Ich brauche mich nicht einmal umzudrehen, um die Stimme zu erkennen, also bleibe ich mit dem Rücken zu ihm stehen. Ich nicke.
"Mit wem hast du geredet?", will Nate wissen. Ich antworte nicht.
"Mit dir selbst?", er wirkt belustigt. Ich reagiere nicht.
Wieso machst du nichts? Er macht sich über dich lustig. Lass dir das nicht gefallen.
Langsam drehe ich mich um. Ich schaue ihm direkt in die Augen. Beziehungsweise in sein rechtes Auge, ich meine es ist rein biologisch nicht möglich mit den Augen zwei Punkte gleichzeitig zu fixieren. Eigentlich hatte ich mir die Worte zurecht gelegt, aber jetzt wo ich ihm direkt gegenüber stehe weiß ich nicht mehr was ich sagen wollte. Ich öffne meinen Mund. Schließe ihn wieder. Nate runzelt die Stirn. Er wirkt verwirrt, genauso wie ich mich fühle. Mir wird schwindelig.
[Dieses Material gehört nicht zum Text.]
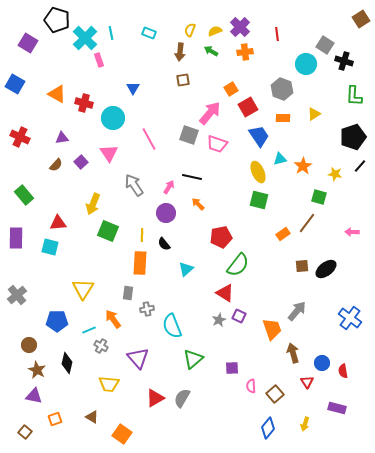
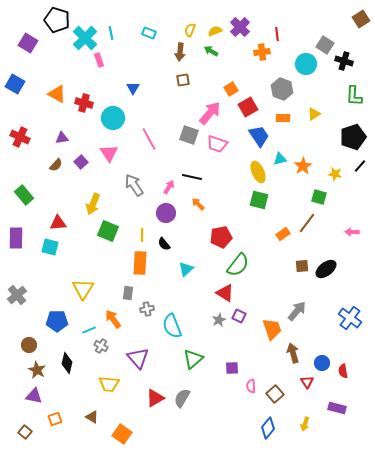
orange cross at (245, 52): moved 17 px right
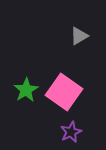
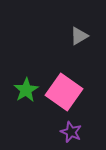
purple star: rotated 25 degrees counterclockwise
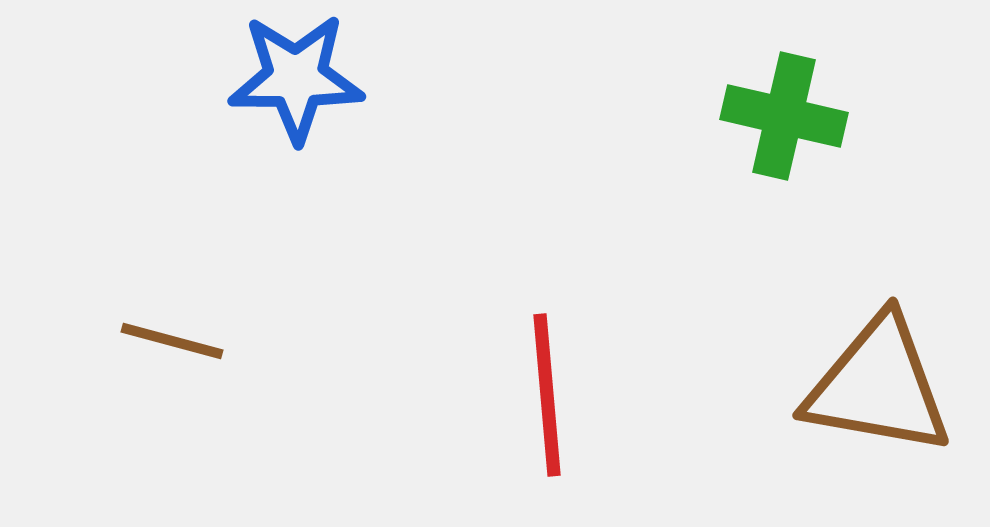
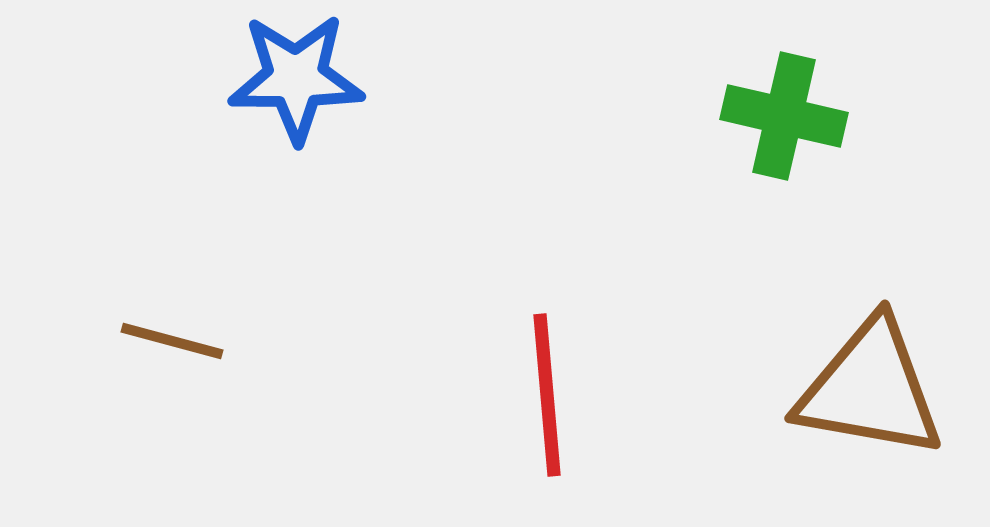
brown triangle: moved 8 px left, 3 px down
Ich stütze mich an der Wand ab, die zum Glück nicht weit von mir entfernt ist. Mein Sichtfeld verschwimmt. Ich lasse meine Augen dennoch weiterhin offen, um Nate nicht zu zeigen, dass irgendwas nicht stimmt. Ich sehe, wie sich seine Gestalt nähert.
"Soll ich Hilfe holen.", seine Stimme klingt blechern und wie von ganz weit weg. Ich schüttle den Kopf.
"Es geht gleich wieder.", murmle ich. Ich merke wie mein Körper an der Wand nach unten rutsche. Etwas umschlingt meine Hüfte und hindert mich daran auf dem versifften Boden aufzukommen. Ich schließe die Augen. Eine kühle Hand hebt meinen Kopf von der Wand ab und legt ihn auf etwas deutlich Weicherem ab. Ich weiß, dass mein ganzes Gewicht auf Nate lastet, kann mich aber nicht bewegen. Er bewegt sich mit mir. Etwas feuchtes wird auf meine Stirn gelegt. Es tut gut. Nach einer Weile wird mein Blick wieder klarer. Gefühl kehrt in meine Gliedmaßen zurück. Mein Kopf ist an Nates Brust angelehnt. Ich spüre seinen ruhigen Herzschlag. Es beruhigt mich und am liebsten würde ich noch ein Weilchen in dieser Position verharren, bis mir klar wird was ich da grade mache.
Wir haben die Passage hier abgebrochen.